[Records drawn from a dataset]
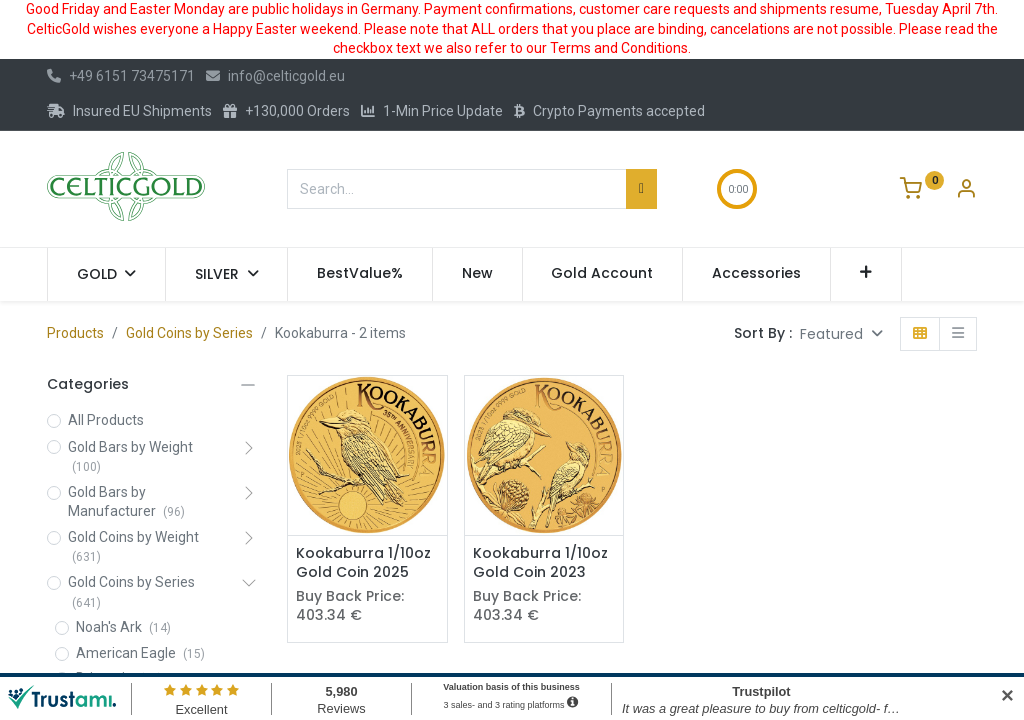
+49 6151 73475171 (121, 76)
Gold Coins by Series (189, 333)
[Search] (641, 189)
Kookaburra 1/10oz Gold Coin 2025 (363, 563)
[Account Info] (966, 191)
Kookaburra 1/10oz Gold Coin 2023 (540, 563)
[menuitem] (360, 274)
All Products (106, 420)
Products (75, 333)
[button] (866, 274)
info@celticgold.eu (275, 76)
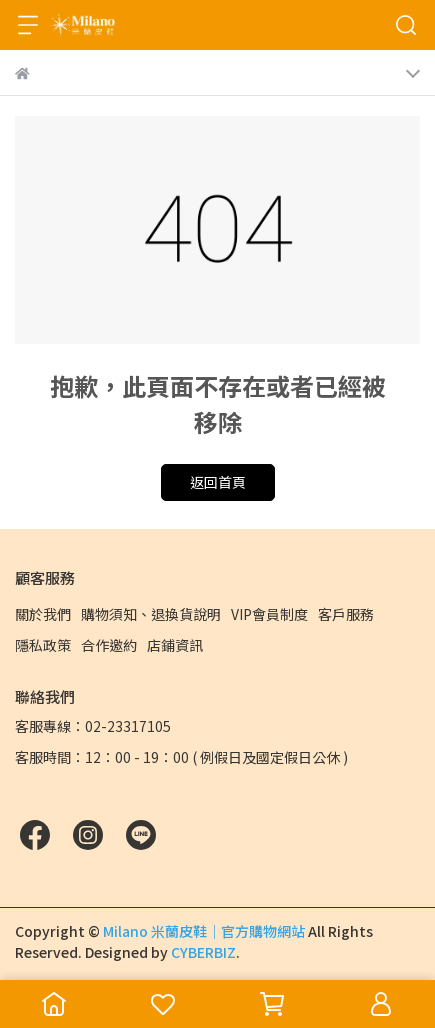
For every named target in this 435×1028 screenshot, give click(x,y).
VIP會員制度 (269, 614)
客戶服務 (346, 614)
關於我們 (43, 614)
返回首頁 (218, 482)
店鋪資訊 (175, 645)
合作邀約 (109, 645)
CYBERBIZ (203, 952)
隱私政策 (43, 645)
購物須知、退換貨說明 (151, 614)
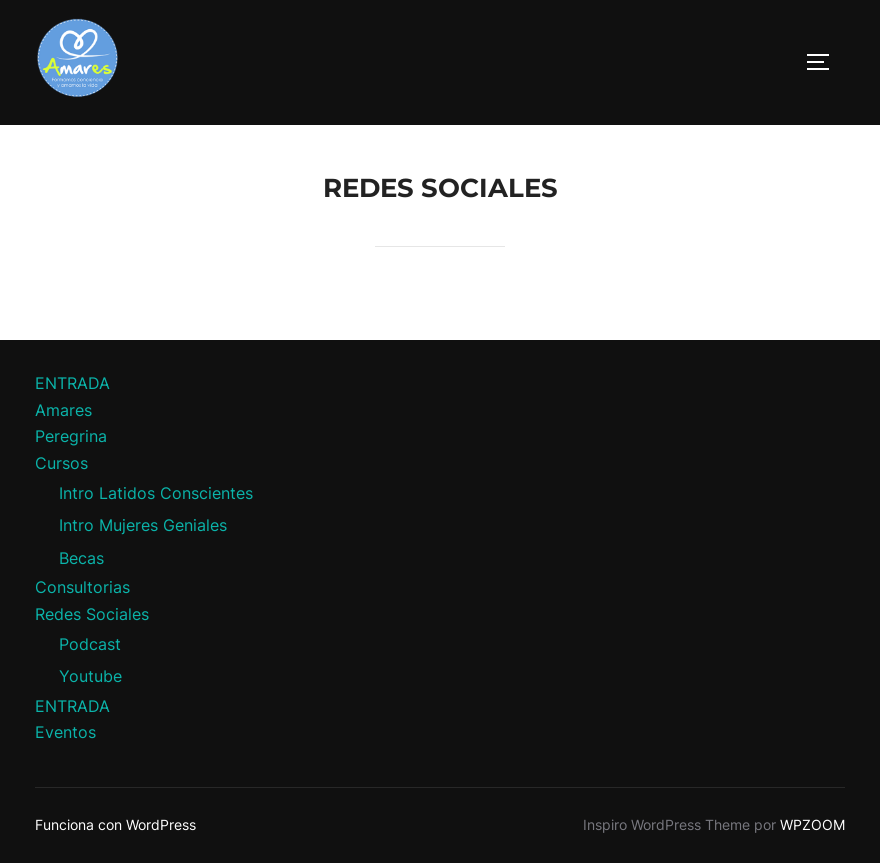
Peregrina (71, 436)
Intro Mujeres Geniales (143, 525)
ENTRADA (72, 383)
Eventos (65, 732)
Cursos (61, 463)
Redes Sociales (92, 614)
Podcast (90, 644)
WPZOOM (812, 824)
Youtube (90, 676)
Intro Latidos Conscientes (156, 493)
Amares (63, 410)
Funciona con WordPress (115, 824)
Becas (81, 558)
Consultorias (82, 587)
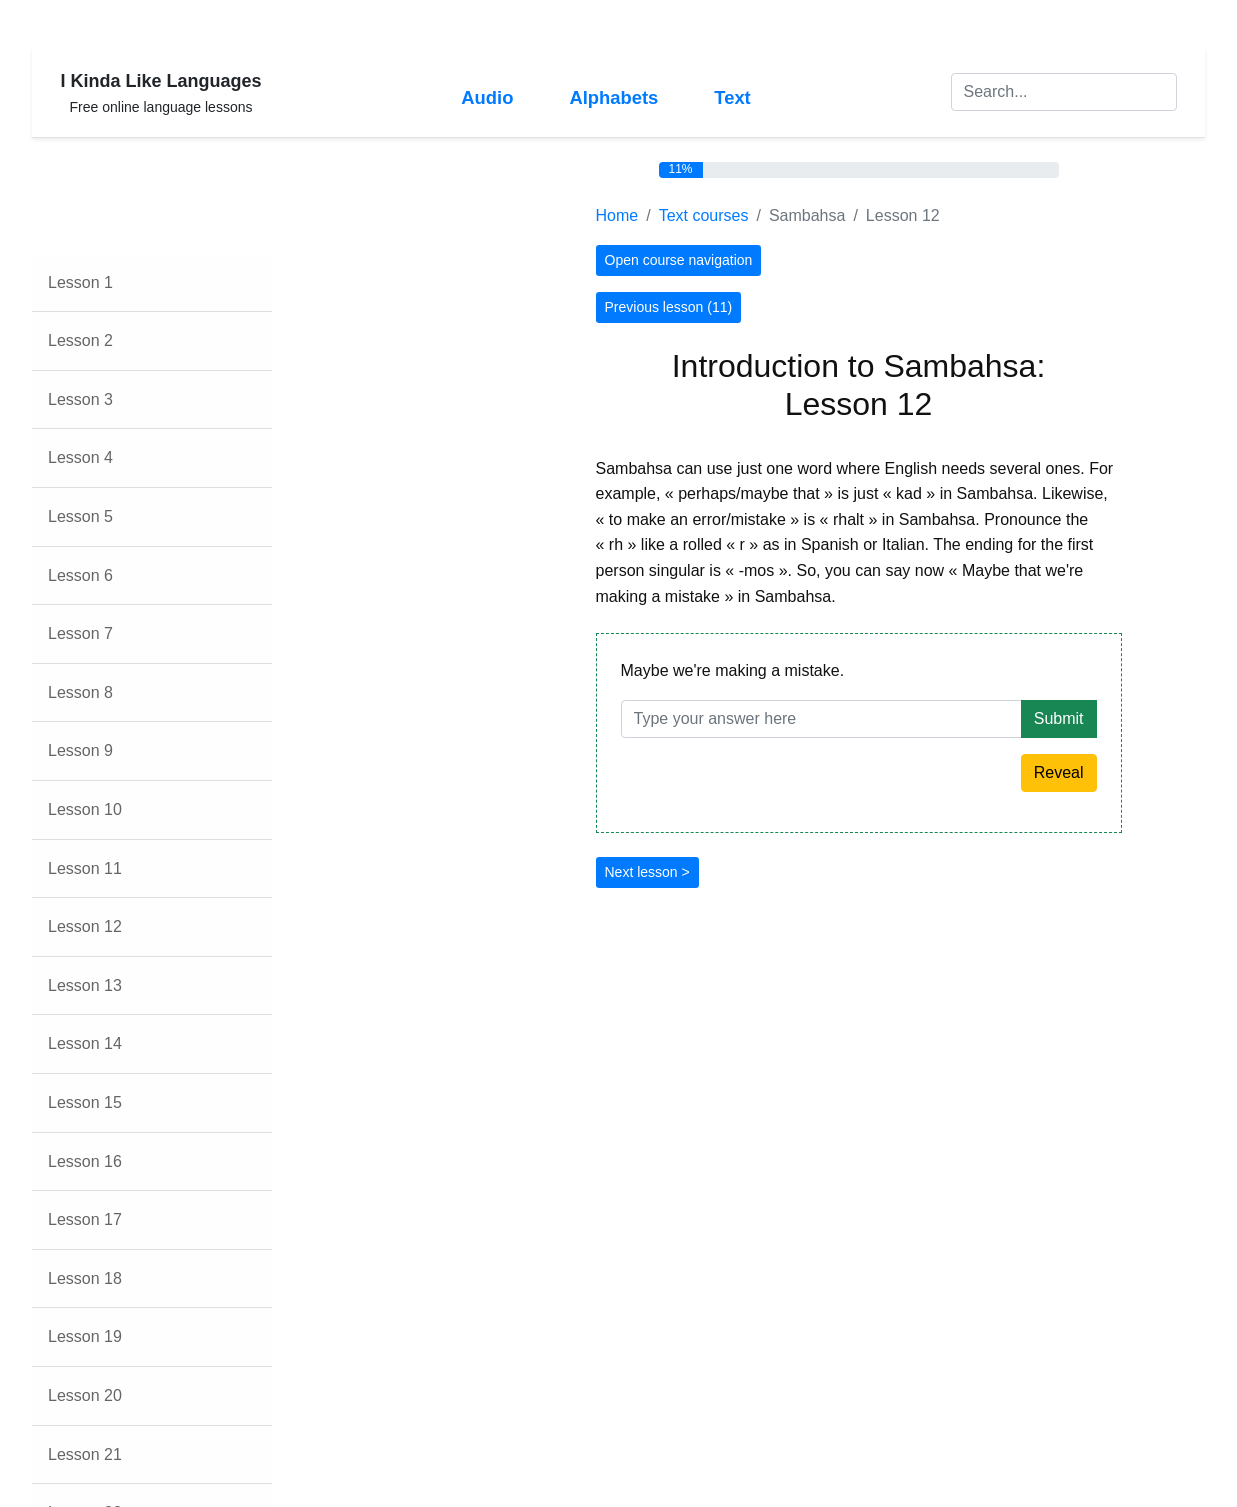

Your objective:
Would you restate all of the data above word for word, omitting the pictures?

Answer section:
+49 6151 73475171 (121, 76)
Gold Coins by Series (189, 333)
[Search] (641, 189)
Kookaburra 1/10oz Gold Coin 2025 (363, 563)
[Account Info] (966, 191)
Kookaburra 1/10oz Gold Coin 2023 (540, 563)
[menuitem] (360, 274)
All Products (106, 420)
Products (75, 333)
[button] (866, 274)
info@celticgold.eu (275, 76)
For every named target in this 435×1028 screenshot, give click(x,y).
VIP會員制度 (269, 614)
客戶服務 (346, 614)
關於我們 (43, 614)
返回首頁 (218, 482)
店鋪資訊 (175, 645)
合作邀約 (109, 645)
CYBERBIZ (203, 952)
隱私政策 (43, 645)
購物須知、退換貨說明 (151, 614)
Peregrina (71, 436)
Intro Mujeres Geniales (143, 525)
ENTRADA (72, 383)
Eventos (65, 732)
Cursos (61, 463)
Redes Sociales (92, 614)
Podcast (90, 644)
WPZOOM (812, 824)
Youtube (90, 676)
Intro Latidos Conscientes (156, 493)
Amares (63, 410)
Funciona con WordPress (115, 824)
Becas (81, 558)
Consultorias (82, 587)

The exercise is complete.